Even in employment cases, some plaintiffs win on the tax front. For example, in Domeny v. Commissioner, Ms. Domeny suffered multiple sclerosis, which worsened because of workplace problems, including an embezzling employer. As her symptoms intensified, her physician determined that she was too ill to work. Her employer terminated her, causing another spike in her symptoms. Domeny settled her employment case and claimed some of the money as tax free. The IRS disagreed, but she won in Tax Court. Her health and physical condition clearly worsened because of her employer’s actions, so portions of her settlement were tax free.
If you receive a Form 1099, must you treat it as taxable? Not always. You must address the Form 1099 on your tax return, but on the right facts, you can explain that the payment was non-taxable. In the employment context, many plaintiffs argue that their employer caused them physical injuries or physical sickness. Sometimes, there as a physical or sexual assault, severe or minor in the workplace.
Sometimes the employee claims that the employer caused physical sickness or exacerbated an existing physical sickness. Sometimes the employee claims that the workplace gave them PTSD. The employer and employee may reach a compromise on the wording of the settlement agreement. But how about on the issuance of the form? The Form 1099 regulations and form instructions say that a payment of compensatory damages for physical injuries or physical sickness should not be reported on a Form 1099.

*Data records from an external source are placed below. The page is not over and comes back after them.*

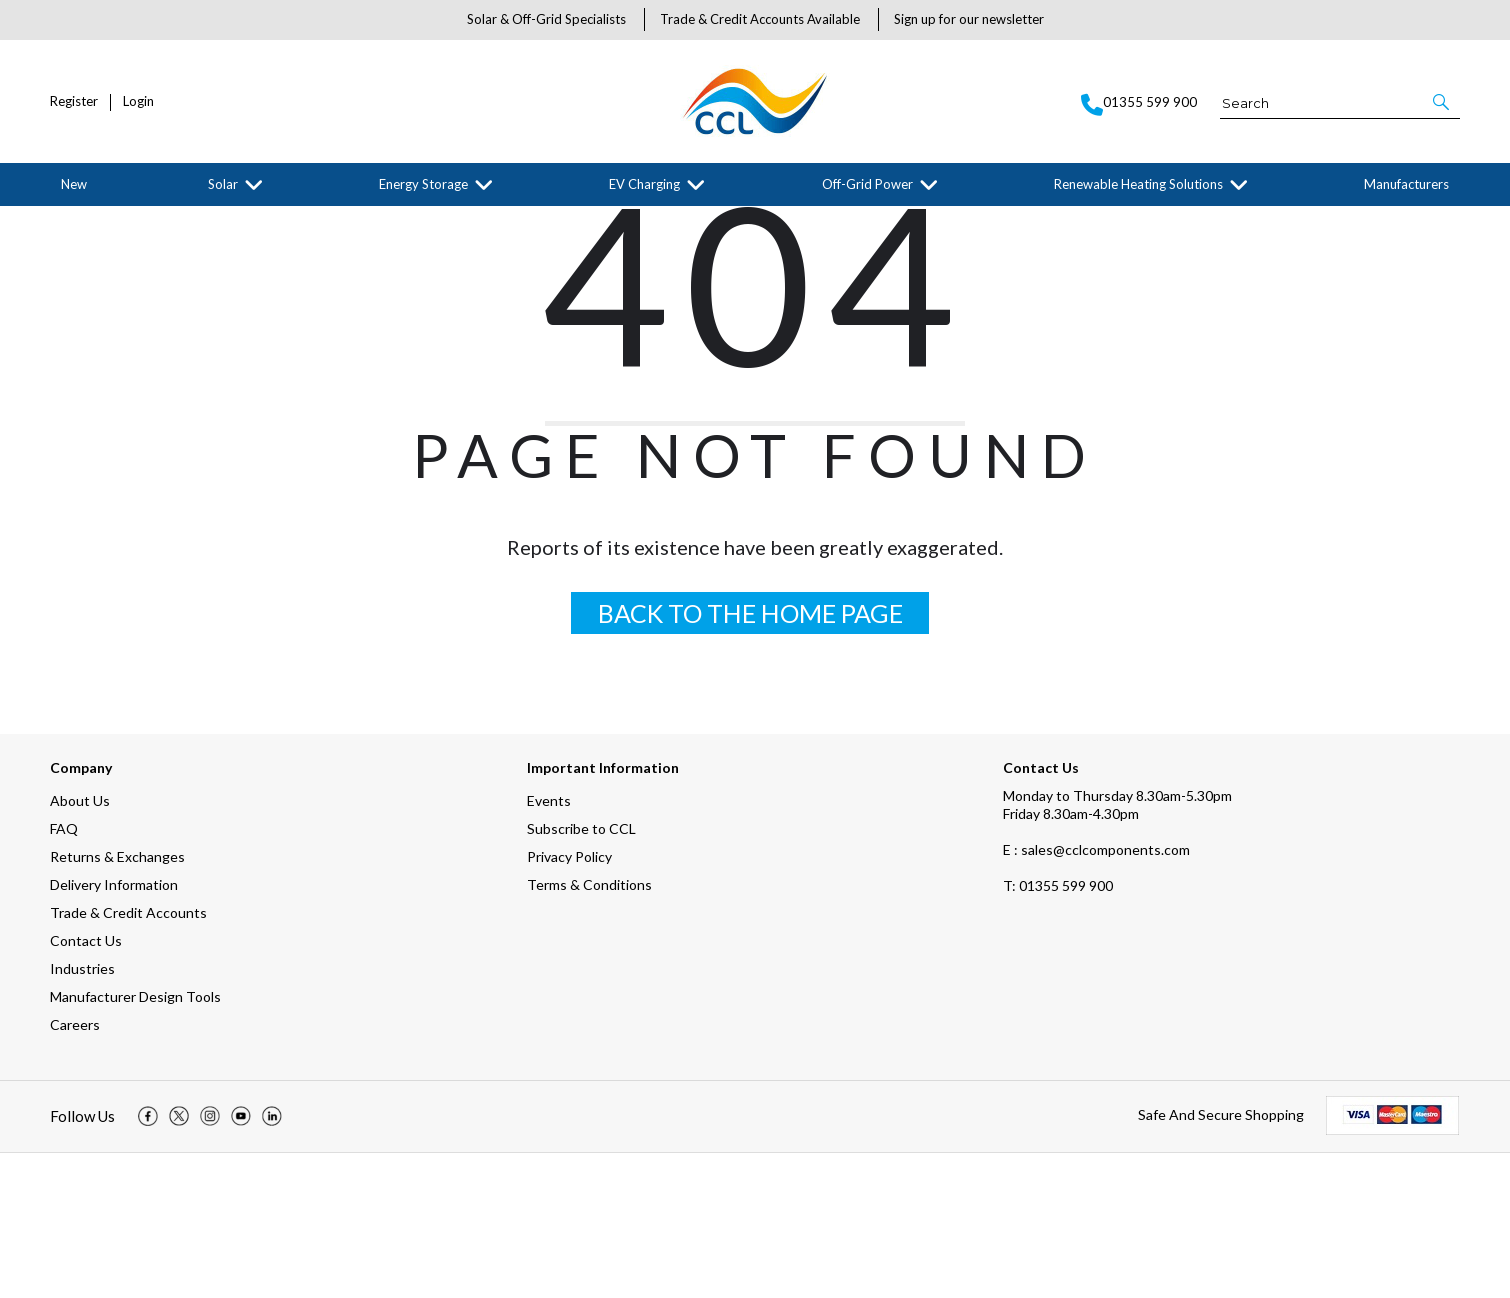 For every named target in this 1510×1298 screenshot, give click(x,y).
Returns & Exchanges (117, 1001)
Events (549, 945)
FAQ (64, 973)
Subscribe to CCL (581, 973)
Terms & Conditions (589, 1029)
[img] (148, 1262)
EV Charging (644, 184)
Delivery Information (114, 1029)
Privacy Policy (569, 1001)
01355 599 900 (1058, 1030)
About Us (80, 945)
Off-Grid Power (867, 184)
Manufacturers (1406, 184)
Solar (223, 184)
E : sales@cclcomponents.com (1096, 994)
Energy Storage (423, 184)
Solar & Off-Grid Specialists (546, 19)
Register (74, 101)
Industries (82, 1113)
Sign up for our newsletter (969, 19)
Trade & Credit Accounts (128, 1057)
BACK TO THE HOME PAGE (750, 758)
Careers (75, 1169)
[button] (1442, 102)
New (74, 184)
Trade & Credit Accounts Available (760, 19)
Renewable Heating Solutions (1138, 184)
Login (138, 101)
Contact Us (86, 1085)
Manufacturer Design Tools (135, 1141)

Even so, that may a bridge too far for the employer. The employer might agree that a payment is for alleged physical injuries or physical sickness, but still say they feel that they must issue a Form 1099. The issuance of the form hurts the plaintiff’s tax case—it’s always better if the plaintiff can convince the employer there should be no form. Even so, the issuance of the form does not foreclose the plaintiff’s argument that it should not be taxed.

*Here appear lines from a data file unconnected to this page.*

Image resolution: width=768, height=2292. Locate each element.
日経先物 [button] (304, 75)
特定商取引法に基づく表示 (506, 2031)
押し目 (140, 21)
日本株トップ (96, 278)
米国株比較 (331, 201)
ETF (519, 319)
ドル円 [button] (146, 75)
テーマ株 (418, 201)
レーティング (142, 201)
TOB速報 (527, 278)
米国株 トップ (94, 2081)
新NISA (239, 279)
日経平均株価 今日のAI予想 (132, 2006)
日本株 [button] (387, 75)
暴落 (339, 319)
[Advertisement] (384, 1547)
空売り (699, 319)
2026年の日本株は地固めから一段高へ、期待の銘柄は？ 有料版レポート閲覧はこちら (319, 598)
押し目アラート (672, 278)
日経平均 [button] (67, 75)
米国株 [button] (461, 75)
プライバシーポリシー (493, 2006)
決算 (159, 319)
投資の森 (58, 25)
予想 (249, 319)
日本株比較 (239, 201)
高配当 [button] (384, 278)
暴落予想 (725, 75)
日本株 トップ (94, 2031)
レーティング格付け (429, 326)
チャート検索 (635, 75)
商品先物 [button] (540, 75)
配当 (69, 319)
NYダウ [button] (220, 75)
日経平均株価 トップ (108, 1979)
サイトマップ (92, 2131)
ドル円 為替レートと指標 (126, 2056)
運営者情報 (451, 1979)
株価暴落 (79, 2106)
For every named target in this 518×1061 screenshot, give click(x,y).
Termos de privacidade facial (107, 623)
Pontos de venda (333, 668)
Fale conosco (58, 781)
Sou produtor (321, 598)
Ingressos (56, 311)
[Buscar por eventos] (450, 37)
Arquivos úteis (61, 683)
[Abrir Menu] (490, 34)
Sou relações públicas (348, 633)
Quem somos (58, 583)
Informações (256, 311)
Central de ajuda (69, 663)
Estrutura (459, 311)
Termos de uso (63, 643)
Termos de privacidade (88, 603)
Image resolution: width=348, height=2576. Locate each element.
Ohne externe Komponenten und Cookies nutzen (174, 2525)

But what if you do not receive a Form 1099? Many people seem to think that if there is no Form 1099, there can be no income, but that’s not true. Numerous kinds of payments are not required to be reported on a Form 1099. And even if the payment is clearly required to be the subject of a Form 1099, the fact that the defendant fails to issue one does not necessarily mean that you can avoid the IRS tax on settlements.
Is it worth fighting over employment case settlement agreement wording? You bet. The language of the settlement agreement does not bind the IRS or state taxing authorities. However, wording about these issues in the settlement agreement is important, in fact, you might say critical. The IRS and the Tax Court both pay attention to what the settlement agreement says, and sometimes, they seem to act as if it is the most important thing of all. The intent of the payor is a phrase that features prominently in tax cases, and there is no better statement of the payor’s intent in legal settlement than the wording of the settlement agreement. There are numerous tax cases where bad or neutral wording doomed a plaintiff’s tax claim.
Many employment disputes are emotional and difficult. Whenever possible, plan ahead for the tax issues and consider being specific about taxes so there is no dispute later. You don’t want to have a fight later about how much is subject to withholding, about exactly what tax forms are going to be issued, etc. Try to get some tax advice before signing a settlement agreement.